Perhaps foresight or perhaps luck, but the unified memory architecture is pure win for Apple. Lower power, better performance, easier to put out together a crazy combination of different SKU's including what's in their data centre. Want sustained performance - add a fan. Nice.
The DDR5-6-7+ progression is simply insufficient. With the rise of integrated GPUs, NPUs, and even new AI workloads on CPUs, it just does not make any sense. The only reason we ended up with such slow system memory in todays products is that it was simply good enough for yesterday's workloads, but things have changed. The companies that don't get this will be scrambling to catch up in the near future.

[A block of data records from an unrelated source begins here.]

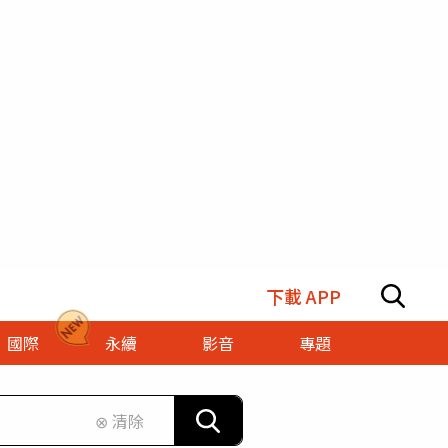
下載 APP
國際
永續
影音
專題
⊗ 清除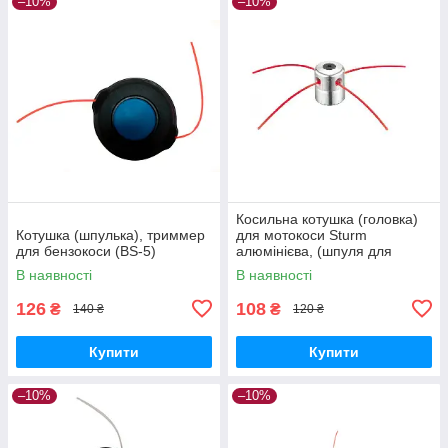
–10%
–10%
Косильна котушка (головка)
Котушка (шпулька), триммер
для мотокоси Sturm
для бензокоси (BS-5)
алюмінієва, (шпуля для
бензокоси)
В наявності
В наявності
126
108
₴
₴
140 ₴
120 ₴
Купити
Купити
–10%
–10%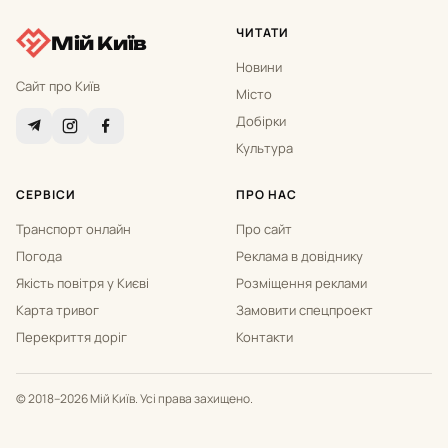
ЧИТАТИ
Мій Київ
Новини
Сайт про Київ
Місто
Добірки
Культура
СЕРВІСИ
ПРО НАС
Транспорт онлайн
Про сайт
Погода
Реклама в довіднику
Якість повітря у Києві
Розміщення реклами
Карта тривог
Замовити спецпроект
Перекриття доріг
Контакти
© 2018–2026 Мій Київ. Усі права захищено.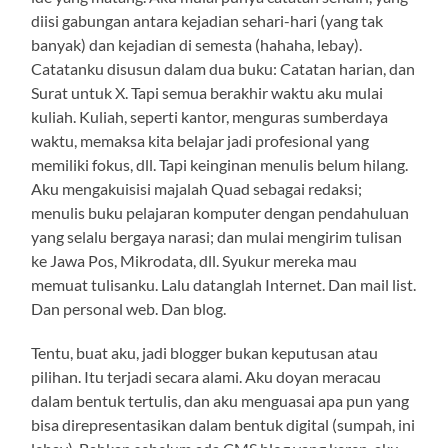
diisi gabungan antara kejadian sehari-hari (yang tak
banyak) dan kejadian di semesta (hahaha, lebay).
Catatanku disusun dalam dua buku: Catatan harian, dan
Surat untuk X. Tapi semua berakhir waktu aku mulai
kuliah. Kuliah, seperti kantor, menguras sumberdaya
waktu, memaksa kita belajar jadi profesional yang
memiliki fokus, dll. Tapi keinginan menulis belum hilang.
Aku mengakuisisi majalah Quad sebagai redaksi;
menulis buku pelajaran komputer dengan pendahuluan
yang selalu bergaya narasi; dan mulai mengirim tulisan
ke Jawa Pos, Mikrodata, dll. Syukur mereka mau
memuat tulisanku. Lalu datanglah Internet. Dan mail list.
Dan personal web. Dan blog.
Tentu, buat aku, jadi blogger bukan keputusan atau
pilihan. Itu terjadi secara alami. Aku doyan meracau
dalam bentuk tertulis, dan aku menguasai apa pun yang
bisa direpresentasikan dalam bentuk digital (sumpah, ini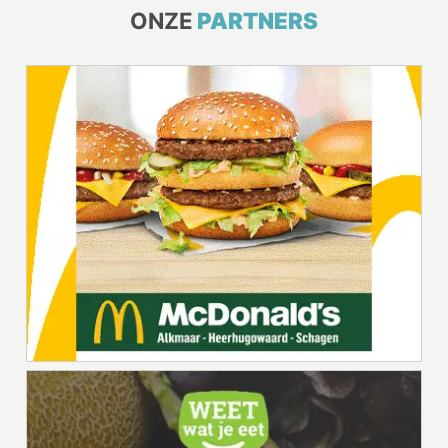
ONZE
PARTNERS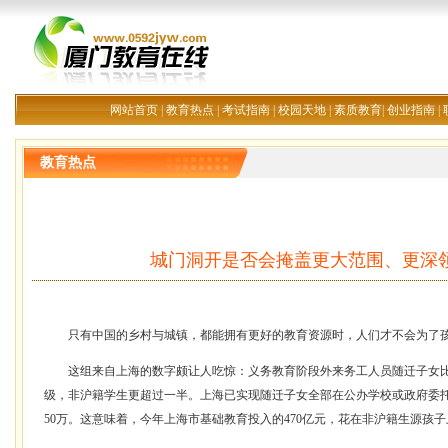
网站首页
|
教育热点
|
考试指南
|
校园天地
|
素质教育
|
创业指南
|
教育热点
城门洞开是否会掩盖更大范围、更深
只有中国的乡村与城镇，都能拥有更好的教育资源时，人们才不会为了
这组来自上海的数字颇让人吃惊：义务教育阶段外来务工人员随迁子女比
级，非沪籍学生更超过一半。上海已实现随迁子女全部在公办学校或政府委
50万。这意味着，今年上海市基础教育投入的470亿元，花在非沪籍生源孩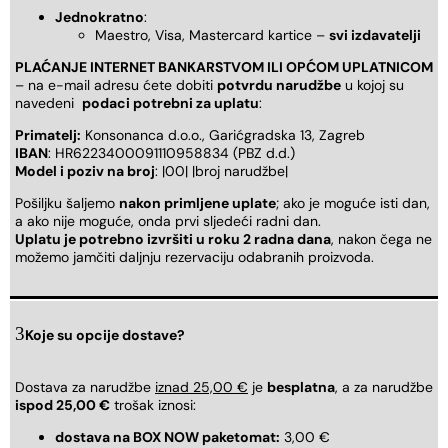
Jednokratno
:
Maestro, Visa, Mastercard kartice –
svi izdavatelji
PLAĆANJE INTERNET BANKARSTVOM ILI OPĆOM UPLATNICOM
– na e-mail adresu ćete dobiti
potvrdu narudžbe
u kojoj su
navedeni
podaci potrebni za uplatu
:
Primatelj:
Konsonanca d.o.o., Garićgradska 13, Zagreb
IBAN
: HR6223400091110958834 (PBZ d.d.)
Model i poziv na broj
: |00| |broj narudžbe|
Pošiljku šaljemo
nakon primljene uplate
; ako je moguće isti dan,
a ako nije moguće, onda prvi sljedeći radni dan.
Uplatu je potrebno izvršiti u roku 2 radna dana
, nakon čega ne
možemo jamčiti daljnju rezervaciju odabranih proizvoda.
Koje su opcije dostave?
Dostava za narudžbe
iznad 25,00 €
je
besplatna
, a za narudžbe
ispod 25,00 €
trošak iznosi:
dostava na BOX NOW paketomat:
3,00 €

But it does matter!!!! If you actually build kernels, you need to be aware of UVM as under the hood it is just hardware based page faults which are slow. Sure we don't have to explicitly malloc, but still need to be aware of what needs to be pre-fetched etc, hell sometimes we need a few SMs to do data transfers exclusively. Stuff under interconnects moreso need to be handled with care, like while using mpi or nvshmem. The architectural changes bring in more complexity to the programming model and not less by any measure.
Not sure I agree with "slow" and "fast" system memory, More like "GPU memory" and "CPU memory" In the classic CPU example the difference is the "interconnect" speed vs the "memory bus" speed. This kinda feels like NUMA all over again, except for using the unified memory like the M-Series and now the MI300. CPUs solved the throughput problem with caches so their not geared for HighBandwidth memory, I'm not sure how much of a core redesign it would take to remove the caching and have a cpu attached to memory like a gpu and have branch prediction etc work. Maybe this is the hold up?
Pfff, the speed of light issues can be easily solved, just migrate to photon computing where the state of multiple photons is linked via quantum entanglement instantly no matter the distance… Come on, people! ;-)
Unified Memory, On CUDA programming perspective, there are tools build for this kind of practice for a decade (altho apps never use them AFAIK). I would speculate they are just trying to deliver what customer wants rather than going on for a more aggressive full-on unified structure. Until some real impactful application IRL really demands them, in that case they would be able to deliver them as "significant improvements" based on they are actually having a close enough arch for applications to be deployed and compared to traditional arch. Just as today the "impactful application" can't be AI. The Transformer arch including its variance today, can't be really benefited, at least in an obvious way enough from the unified arch on high density training environment.
As a gamer it's interesting that your video applys to gaming too😂 With server farms moving to 3 year life cycles could Nintendo buy grace-hopper or newer server's as companies move to newer Architectures and build cloud services on the chep enabling streaming to Switch devices
There is a lack of real investment in the market, we are seeing "gimmicks", companies soldering chips and changing memory formats, preventing upgrades, etc., all to avoid assuming the basics, they are repeating the same recipe for decades, and are hitting all kinds of limits. The future is total memory abstraction (IMO), unified memory and separation between slow and fast memories in CXL, all at the same time. IMO on the CPU, with some level of HBM3e for "server" products, total freedom of dissolving memories, since it "speaks" OMI your chip, hardware etc. doesn't matter (cases like the HMC Hybrid Memory Cube memory would not have fallen by the way), do you want to use HMC/HBM3e on a memory stick? Feel free, it's possible to mix DDR4/5 and GDDR all at the same time ok, 5 TBs of memory access? OK, a chiplet-level cache and so on. There is a lack of courage, who would have thought IBM's "dinos" were at the forefront of the "innovative" mainstream PC/server market.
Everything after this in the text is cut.